§ Task statement: Search the data for the word "yang" and copy every line where it occurs.

(Data records)
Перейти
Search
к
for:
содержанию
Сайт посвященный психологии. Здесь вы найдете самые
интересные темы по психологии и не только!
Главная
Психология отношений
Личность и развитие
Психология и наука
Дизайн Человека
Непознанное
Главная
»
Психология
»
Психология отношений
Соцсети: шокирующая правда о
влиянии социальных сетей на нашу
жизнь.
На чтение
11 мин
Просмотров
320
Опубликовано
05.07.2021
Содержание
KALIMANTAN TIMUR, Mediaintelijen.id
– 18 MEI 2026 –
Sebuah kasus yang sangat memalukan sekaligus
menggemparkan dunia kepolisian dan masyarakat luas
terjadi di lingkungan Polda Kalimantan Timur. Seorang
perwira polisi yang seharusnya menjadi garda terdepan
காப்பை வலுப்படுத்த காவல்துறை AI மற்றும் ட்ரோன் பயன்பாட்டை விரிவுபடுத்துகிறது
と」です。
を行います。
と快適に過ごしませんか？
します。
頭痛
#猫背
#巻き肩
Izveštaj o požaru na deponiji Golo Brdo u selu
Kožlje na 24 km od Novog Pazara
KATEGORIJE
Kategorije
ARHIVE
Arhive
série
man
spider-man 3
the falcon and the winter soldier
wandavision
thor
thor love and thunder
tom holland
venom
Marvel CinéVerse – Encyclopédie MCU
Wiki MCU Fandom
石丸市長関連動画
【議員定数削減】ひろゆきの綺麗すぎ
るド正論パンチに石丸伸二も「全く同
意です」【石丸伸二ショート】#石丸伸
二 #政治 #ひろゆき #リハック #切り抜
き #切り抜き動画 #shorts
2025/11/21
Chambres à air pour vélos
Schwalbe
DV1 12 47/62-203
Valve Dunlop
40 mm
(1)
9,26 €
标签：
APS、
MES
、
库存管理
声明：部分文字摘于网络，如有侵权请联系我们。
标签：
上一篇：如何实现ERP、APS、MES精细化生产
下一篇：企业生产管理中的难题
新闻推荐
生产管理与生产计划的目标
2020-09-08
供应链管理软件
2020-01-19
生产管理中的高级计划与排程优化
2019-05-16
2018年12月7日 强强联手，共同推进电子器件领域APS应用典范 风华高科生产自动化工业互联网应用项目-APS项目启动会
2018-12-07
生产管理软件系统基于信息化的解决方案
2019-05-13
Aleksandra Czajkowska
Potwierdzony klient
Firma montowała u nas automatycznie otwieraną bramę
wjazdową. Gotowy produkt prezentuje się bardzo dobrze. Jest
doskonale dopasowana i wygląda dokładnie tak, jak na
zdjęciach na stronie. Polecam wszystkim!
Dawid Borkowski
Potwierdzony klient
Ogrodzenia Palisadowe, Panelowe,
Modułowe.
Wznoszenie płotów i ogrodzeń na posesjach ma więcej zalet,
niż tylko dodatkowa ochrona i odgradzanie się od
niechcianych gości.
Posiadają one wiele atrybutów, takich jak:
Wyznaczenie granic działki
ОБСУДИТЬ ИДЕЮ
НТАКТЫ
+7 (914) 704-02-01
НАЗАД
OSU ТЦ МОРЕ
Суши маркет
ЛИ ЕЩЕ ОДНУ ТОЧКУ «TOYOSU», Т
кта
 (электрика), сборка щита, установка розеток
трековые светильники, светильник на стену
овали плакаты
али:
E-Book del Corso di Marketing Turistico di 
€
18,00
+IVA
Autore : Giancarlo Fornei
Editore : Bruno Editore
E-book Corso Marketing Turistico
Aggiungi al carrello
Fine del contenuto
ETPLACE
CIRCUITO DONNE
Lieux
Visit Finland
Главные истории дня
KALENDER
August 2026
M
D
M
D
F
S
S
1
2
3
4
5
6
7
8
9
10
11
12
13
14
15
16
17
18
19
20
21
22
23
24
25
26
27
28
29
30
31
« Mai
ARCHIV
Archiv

§ Solution for this exercise:
Sebuah kasus yang sangat memalukan sekaligus
perwira polisi yang seharusnya menjadi garda terdepan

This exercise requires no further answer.